Illustration : Actu.ai

Les chiffres publiés par Deezer dessinent un paradoxe préoccupant pour le streaming musical : les titres entièrement générés par intelligence artificielle restent presque invisibles à l’échelle de toutes les écoutes, mais une part très importante de leur audience serait artificiellement fabriquée. Le 18 juin 2025, la plateforme française indique que jusqu’à 70 % des écoutes de musique générée par IA qu’elle a repérées sont frauduleuses.

Le sujet ne consiste donc pas seulement à savoir si une chanson créée avec un modèle d’IA a sa place dans un catalogue musical. Il touche aussi au mécanisme économique qui rémunère les artistes et les ayants droit. Lorsqu’un logiciel simule des milliers ou des millions d’écoutes, il peut faire remonter artificiellement un titre dans les compteurs et capter une part des redevances versées par les plateformes.

Ce que disent précisément les chiffres de Deezer

Deezer distingue deux réalités qu’il faut éviter de confondre. D’un côté, la quantité de nouveaux morceaux issus de l’IA progresse très rapidement. En avril 2025, la plateforme avait fait état d’environ 20 000 titres entièrement générés par IA mis en ligne chaque jour, soit 18 % de l’ensemble des nouveaux dépôts sur le service.

De l’autre, ces morceaux ne représentaient que 0,5 % des écoutes totales sur Deezer. Cette proportion modeste ne signifie pas que le problème est négligeable. Au contraire, l’écart entre le volume de titres déposés et leur part dans l’audience peut signaler que certains catalogues sont conçus non pour rencontrer un public, mais pour exploiter les règles de rémunération du streaming.

Indicateur communiqué par DeezerNiveau observéCe que cela signifie
Nouveaux titres entièrement générés par IAEnviron 20 000 par jourUne arrivée massive de musique synthétique dans les catalogues
Part des nouveaux dépôts constituée de titres IA18 %Près d’un morceau sur cinq mis en ligne à cette période
Part de ces titres dans les écoutes globales0,5 %Une présence encore réduite dans l’audience totale
Part potentiellement frauduleuse des écoutes de titres IAJusqu’à 70 %Des écoutes automatisées ou manipulées concentrées sur ces contenus

Le chiffre de 70 % ne veut pas dire que 70 % de toutes les écoutes sur Deezer sont suspectes, ni que toute musique créée à l’aide de l’IA relève d’une fraude. Il concerne les écoutes de titres identifiés comme entièrement générés par IA, et que les systèmes de la plateforme considèrent comme frauduleuses. Cette nuance est essentielle.

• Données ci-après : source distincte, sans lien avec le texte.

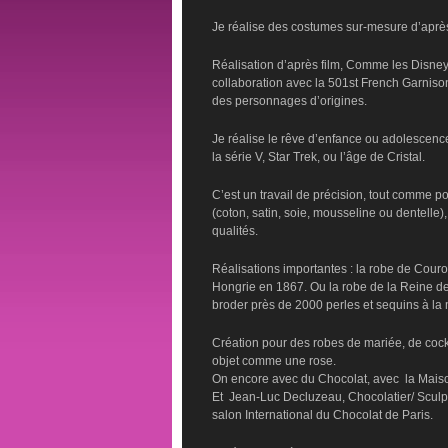
Je réalise des costumes sur-mesure d’après
Réalisation d’après film, Comme les Disney,
collaboration avec la 501st French Garniso
des personnages d’origines.
Je réalise le rêve d’enfance ou adolescen
la série V, Star Trek, ou l’âge de Cristal.
C’est un travail de précision, tout comme po
(coton, satin, soie, mousseline ou dentelle
qualités.
Réalisations importantes : la robe de Cou
Hongrie en 1867. Ou la robe de la Reine des
broder près de 2000 perles et sequins à la 
Création pour des robes de mariée, de cockta
objet comme une rose.
On encore avec du Chocolat, avec la Maison
Et Jean-Luc Decluzeau, Chocolatier/ Sculpt
salon International du Chocolat de Paris.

Comment des bots peuvent-ils transformer des écoutes en revenus ?

Le streaming rémunère les ayants droit à partir des usages enregistrés sur une plateforme. Les règles exactes varient selon les contrats et les services, mais les écoutes participent généralement à la répartition d’un montant issu des abonnements et de la publicité. Plus un titre concentre d’écoutes valides, plus il est susceptible de recevoir une part de ces revenus.

Des fraudeurs peuvent tenter de détourner ce système en utilisant des bots, c’est-à-dire des programmes automatisés qui reproduisent le comportement d’un auditeur. Ils peuvent lancer des morceaux en boucle, multiplier les comptes ou répartir les lectures de manière à imiter une activité humaine. L’objectif est de gonfler les compteurs de quelques pistes, puis d’encaisser les redevances associées.

L’intelligence artificielle rend l’opération particulièrement scalable. Produire un vaste catalogue de titres courts, interchangeables ou adaptés à des genres très demandés ne nécessite plus forcément de studio, de musiciens ni de sessions d’enregistrement coûteuses. Des outils comme Suno et Udio permettent de générer rapidement des chansons à partir d’instructions textuelles. Ces usages peuvent être créatifs et parfaitement légitimes, mais ils abaissent aussi le coût de création de contenus destinés à alimenter une fraude.

Le schéma est d’autant plus rentable que les écoutes peuvent être concentrées sur un nombre limité de morceaux. Pour les systèmes de détection, l’enjeu consiste alors à différencier un succès réel, porté par des auditeurs, d’un volume de lectures orchestré par des réseaux automatisés.

Musique générée par IA : création légitime ou fraude au streaming ?

Usage créatif légitime

  • Un artiste ou un utilisateur emploie l’IA comme outil de composition ou de production.
  • Les écoutes proviennent d’auditeurs réels, même si le titre est entièrement synthétique.
  • Les revenus éventuels reposent sur une audience authentique.
  • Le morceau peut être identifié comme généré par IA sans être automatiquement retiré du catalogue.

Montage frauduleux

  • Des bots simulent des écoutes répétées à grande échelle.
  • Les lectures sont concentrées sur des titres conçus pour capter des redevances.
  • L’objectif est de détourner une part des paiements destinés aux ayants droit.
  • Deezer indique bloquer les paiements liés aux flux identifiés comme frauduleux.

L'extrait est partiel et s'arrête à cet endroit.